When leaf formation goes wrong
As Husbands moved from Cold Spring Harbor to a faculty position at Ohio State University, where he ran a lab for four years, and now to Penn, a question driving his work is, How can plants reliably churn out leaves that look the way they’re supposed to look? Plant biologists’ term for this is reproducibility or robustness, and Husbands studies it in the context of flat-leaf architecture, or the tendency of plants to consistently form “these paper-thin structures over and over again,” he says. “What makes this more compelling is that leaves don’t start out flat.” When they initially develop, they are ball-shaped, and only later flatten out into what most would recognize as a leaf: a thin form with a distinctive two-dimensional shape.
“It’s a very difficult process,” says Husbands. Plants usually get this right, but leaf growth occasionally goes awry. “You might get leaves curling up or down, which will lead to impacts on fitness,” he says.
Typically, however, Husbands says, “leaves always know, ‘This is my top; this is my bottom. I have a boundary from which to grow.’”
The concept of boundaries driving growth is not unique to plants but one that’s present in almost every developing organism. Thus, insights Husbands draws out in plants may have applications to other groups as well. “It’s a very classical developmental paradigm,” he says.

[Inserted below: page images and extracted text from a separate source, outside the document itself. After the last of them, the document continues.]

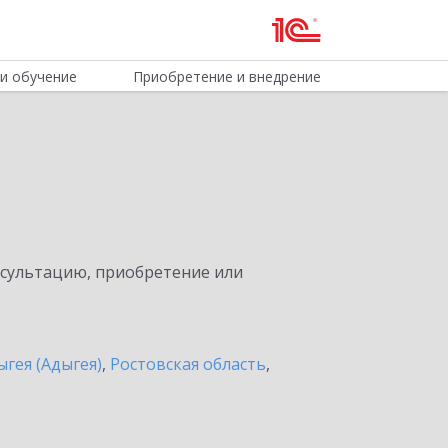
и обучение
Приобретение и внедрение
нсультацию, приобретение или
ыгея (Адыгея)
,
Ростовская область
,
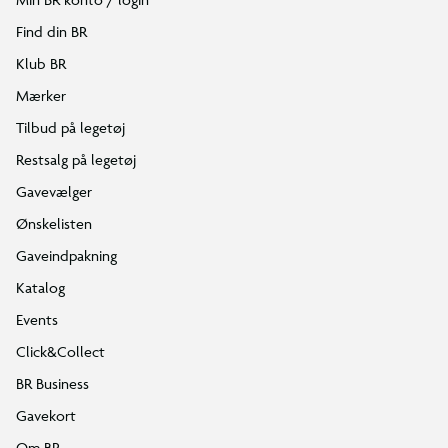
Find din BR
Klub BR
Mærker
Tilbud på legetøj
Restsalg på legetøj
Gavevælger
Ønskelisten
Gaveindpakning
Katalog
Events
Click&Collect
BR Business
Gavekort
Om BR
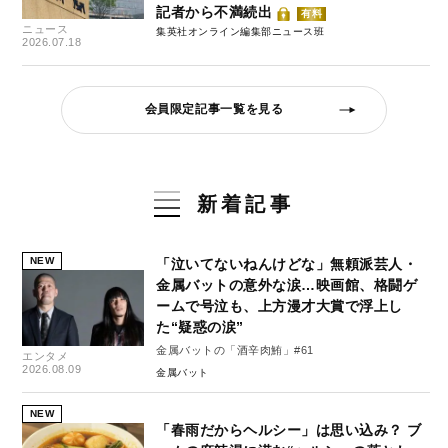
記者から不満続出
有料
ニュース
集英社オンライン編集部ニュース班
2026.07.18
会員限定記事一覧を見る
新着記事
NEW
「泣いてないねんけどな」無頼派芸人・
金属バットの意外な涙…映画館、格闘ゲ
ームで号泣も、上方漫才大賞で浮上し
た“疑惑の涙”
金属バットの「酒辛肉鮪」#61
エンタメ
2026.08.09
金属バット
NEW
「春雨だからヘルシー」は思い込み？ ブ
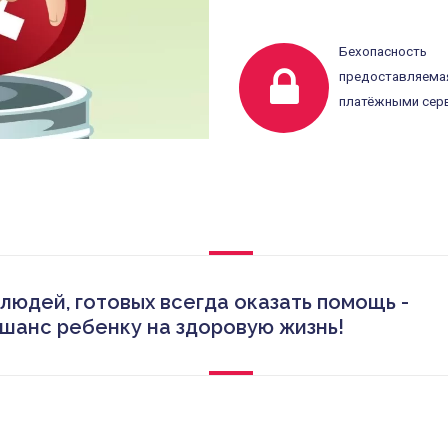
Бехопасность 
предоставляема
платёжными сер
людей, готовых всегда оказать помощь -
 шанс ребенку на здоровую жизнь!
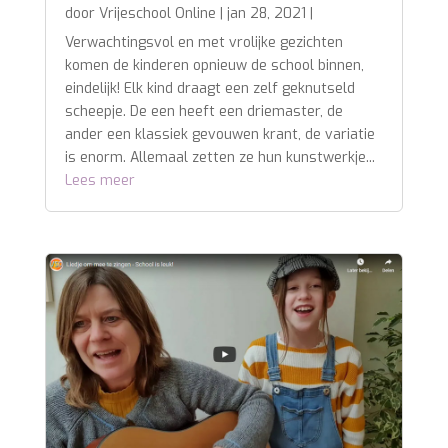
door
Vrijeschool Online
|
jan 28, 2021
|
Verwachtingsvol en met vrolijke gezichten
komen de kinderen opnieuw de school binnen,
eindelijk! Elk kind draagt een zelf geknutseld
scheepje. De een heeft een driemaster, de
ander een klassiek gevouwen krant, de variatie
is enorm. Allemaal zetten ze hun kunstwerkje...
Lees meer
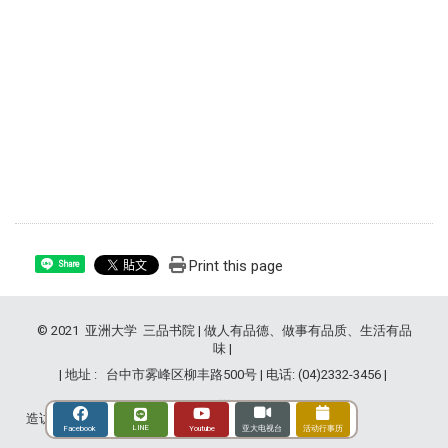
Print this page
Share
© 2021 亚洲大学 三品书院 | 做人有品德、做事有品质、生活有品
味 |
| 地址 : 台中市雾峰区柳丰路500号 | 电话: (04)2332-3456 |
造访人次 : 2829335
LINE
Youtube
Facebook
亚大电视台
活动行事历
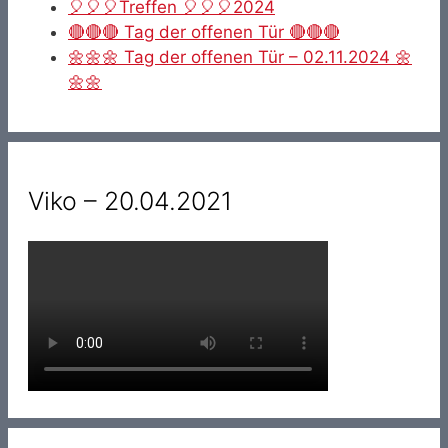
🎈🎈🎈Treffen 🎈🎈🎈2024
🔴🔴🔴 Tag der offenen Tür 🔴🔴🔴
🌼🌼🌼 Tag der offenen Tür – 02.11.2024 🌼
🌼🌼
Viko – 20.04.2021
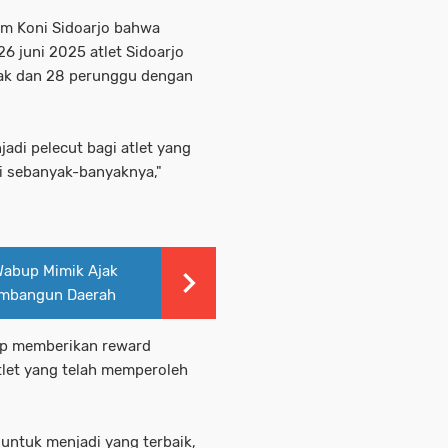
um Koni Sidoarjo bahwa
6 juni 2025 atlet Sidoarjo
rak dan 28 perunggu dengan
jadi pelecut bagi atlet yang
i sebanyak-banyaknya,"
Wabup Mimik Ajak
Membangun Daerah
ap memberikan reward
let yang telah memperoleh
untuk menjadi yang terbaik,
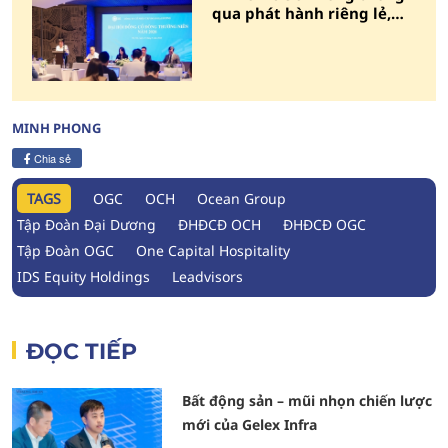
qua phát hành riêng lẻ,
chốt cho OCH tăng vốn
MINH PHONG
Chia sẻ
TAGS
OGC
OCH
Ocean Group
Tập Đoàn Đại Dương
ĐHĐCĐ OCH
ĐHĐCĐ OGC
Tập Đoàn OGC
One Capital Hospitality
IDS Equity Holdings
Leadvisors
ĐỌC TIẾP
Bất động sản – mũi nhọn chiến lược
mới của Gelex Infra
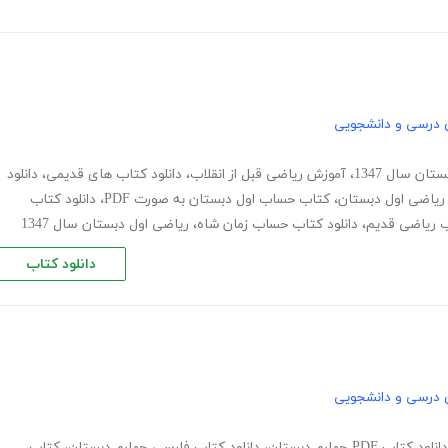
 درسی و دانشجویی
ان سال 1347
،
آموزش ریاضی قبل از انقلاب
،
دانلود کتاب های قدیمی
،
دانلود
 ریاضی اول دبستان
،
کتاب حساب اول دبستان به صورت PDF
،
دانلود کتاب
ب ریاضی قدیم
،
دانلود کتاب حساب زمان شاه
،
ریاضی اول دبستان سال 1347
دانلود کتاب
 درسی و دانشجویی
دانلود کتاب PDF چهارم دبستان
،
دانلود کتاب فارسی چهارم دبستان
،
کتاب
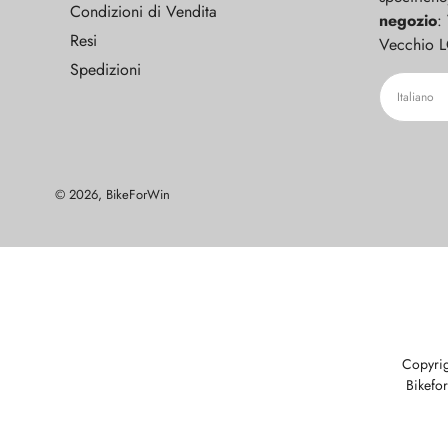
Condizioni di Vendita
negozio
:
Resi
Vecchio 
Spedizioni
Lin
Italiano
© 2026,
BikeForWin
Copyrig
Bikefo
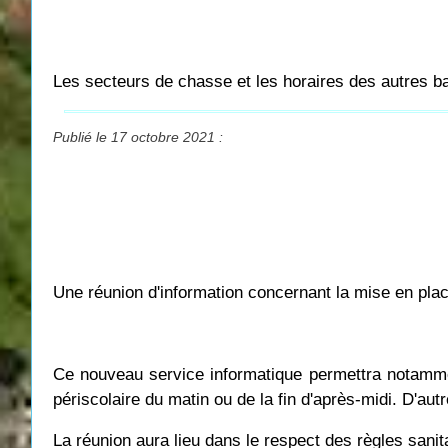
Les secteurs de chasse et les horaires des autres ba
Publié le 17 octobre 2021 :
Une réunion d'information concernant la mise en place 
Ce nouveau service informatique permettra notamment 
périscolaire du matin ou de la fin d'après-midi. D'aut
La réunion aura lieu dans le respect des règles sanita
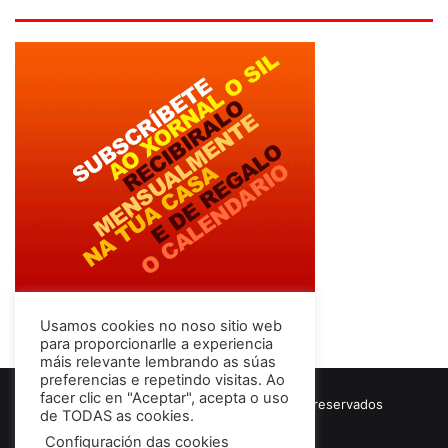
Usamos cookies no noso sitio web
para proporcionarlle a experiencia
máis relevante lembrando as súas
preferencias e repetindo visitas. Ao
facer clic en "Aceptar", acepta o uso
© Copyright 2026, Todos los derechos reservados
de TODAS as cookies.
Términos & Condiciones
Configuración das cookies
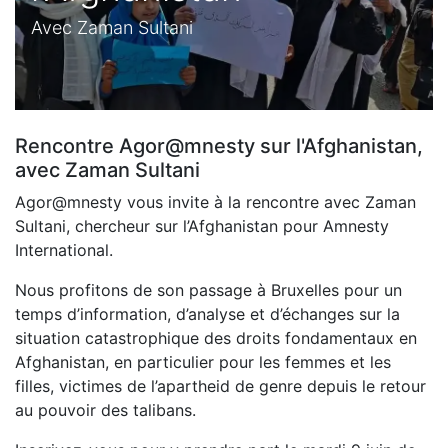
Avec Zaman Sultani
Rencontre Agor@mnesty sur l'Afghanistan,
avec Zaman Sultani
Agor@mnesty vous invite à la rencontre avec Zaman
Sultani, chercheur sur l’Afghanistan pour Amnesty
International.
Nous profitons de son passage à Bruxelles pour un
temps d’information, d’analyse et d’échanges sur la
situation catastrophique des droits fondamentaux en
Afghanistan, en particulier pour les femmes et les
filles, victimes de l’apartheid de genre depuis le retour
au pouvoir des talibans.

Other projects of Husbands involve collaborations with computational biologists and mathematicians. In one, he and colleagues are hoping to look for patterns in gene expression data in the hopes that new gene candidates will emerge as being central to the reproducibility and robustness of flat-leaf architecture.
Applications, partnerships, and inspiration
While Husbands is motivated by a love of basic science and discovery, he’s also moving his work into directions that might one day find real-world application. On the plant front, he notes that “engineering robustness,” by intervening with some of the transcription factors he’s studying, could enable plants to withstand the ups and downs of climate change. “We’re a ways away from that, but, if you could find a particular system that is susceptible to climate change, you could use these properties to basically shore it up, stabilize that biology and enable the plant to be resilient in the face of climate extremes.”
Going beyond plants, Husbands and his trainees are also investigating how the lipid binding domains they’ve studied in plants operate in proteins present across the tree of life, including a tumor suppressor protein present in humans. “We want to take knowledge from our work and others to develop strategies to affect activity of this tumor suppressor via this lipid-binding domain,” he says. “The therapeutic applications are obvious. If you develop a ligand to affect the activity of a tumor suppressor, you’re in business.”
With a department strong in plant biology as well as many other facets of science, and additional potential collaborators a stone’s throw away on campus, Husbands jumped at the opportunity to come to the Penn. “Penn is Penn,” he says. “During the recruitment process, just reading about what everyone was doing and their science—it’s just a firehose. You come away and you’re inspired.”